The first time a change could be introduced would be as part of a new fixed rate agreement.
 
The big potential problem arises for people who reach the end of their fixed term or who are on a variable rate AND who can’t switch for whatever reason in circumstances where the purchaser’s offering is worse than Ulster Bank’s.

If you’re in the middle of a fixed term, as I am, you’re fine for the moment. Your rate will continue to apply and you can continue to make your 10% overpayments.

The issue is, where does the book end-up and what terms might that purchaser be offering thereafter. If the terms change and they’re rubbish, most people can simply switch. But for people who can’t switch, for whatever reason, they’re a captured audience and subject to the vagaries of whatever’s on offer from the purchaser.

I suppose it’s possible that decent terms could be on offer. For example, if Avant Money took over the book or parts of it. When you stand back from it, why would a purchaser look to wreck the business that it has purchased. If they mess people around, the performing customers will hit the road leaving them with a rump of distressed or somewhat distressed borrowers. Why would they do that?
 
I'm shortly due to finish a fixed term with UB and was contemplating re fixing at their 2.2 high value 5 year rate. Now I'm not sure whether to do this or not. The rate is competitive and would save having to move, also I love the reassurance of a fixed rate for 5 years while kids are small etc. Just a bit nervous now due to potential pull out. There's 27 years left on mortgage. Can't see our personal circumstances changing in next 5 years as we are both public sector workers, happy in jobs etc so could hopefully move at end of term if we needed to. Just wondering what people think? The gist of what I have read here on this thread is that if your mortgage is performing and you can move at end of term then there is no issue really if mortgage is sold?
 
I fully agree with the points raised by @MrEarl and @Gordon Gekko

What we have to remember is this is all purely speculation at the moment.

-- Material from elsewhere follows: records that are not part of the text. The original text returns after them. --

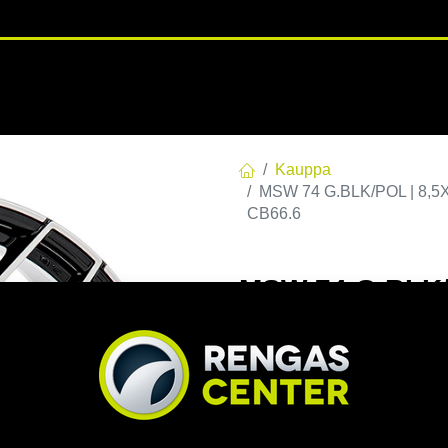
RENGASHOTELLI
NKAAT
VANTEET
PALVELUT
TUOTE
Kauppa
MSW 74 G.BLK/POL | 8,5X
CB66.6
MSW 74 G.BLK/P
C66,56 60 8.5x
EAN:
8027529221701
Tuotek
Tällä tuotteella ei ole kelvo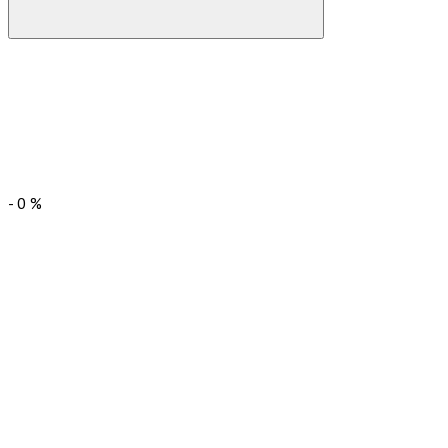
-
0
%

That said, all the other banks would be salivating at the idea of getting their hands on UBs performing loan book at the moment. It would be a quick & cheap way to massively increase their balance sheets with low risk lending, at a time they've excess deposits. If the book goes for sale, it will be incredibly competitive. The absolute worst case scenario for the other banks is the loans get sold to a fund, and the banks are left having to take on another 20bn + in deposits that they don't want.
 
I'm shortly due to finish a fixed term with UB and was contemplating re fixing at their 2.2 high value 5 year rate. Now I'm not sure whether to do this or not. The rate is competitive and would save having to move, also I love the reassurance of a fixed rate for 5 years while kids are small etc. Just a bit nervous now due to potential pull out. There's 27 years left on mortgage. Can't see our personal circumstances changing in next 5 years as we are both public sector workers, happy in jobs etc so could hopefully move at end of term if we needed to. Just wondering what people think? The gist of what I have read here on this thread is that if your mortgage is performing and you can move at end of term then there is no issue really if mortgage is sold?

Hi,

What’s your Loan to Value (LTV)?

If it’s less than 60% and you don’t plan to make lump sum overpayments, you should consider switching to Avant Money now for their 1.95% fixed rate.

Otherwise, if it was me, I’d take the UB rate that’s on offer.

Gordon
 
Hi,

What’s your Loan to Value (LTV)?

If it’s less than 60% and you don’t plan to make lump sum overpayments, you should consider switching to Avant Money now for their 1.95% fixed rate.

Otherwise, if it was me, I’d take the UB rate that’s on offer.

Gordon
Thank you Gordon. Our LTV is 70% so Avant would only be matching the 2.2% rate I can get by re fixing with UB. Thanks for your response. Yes, Ulster are probably the best choice for us right now.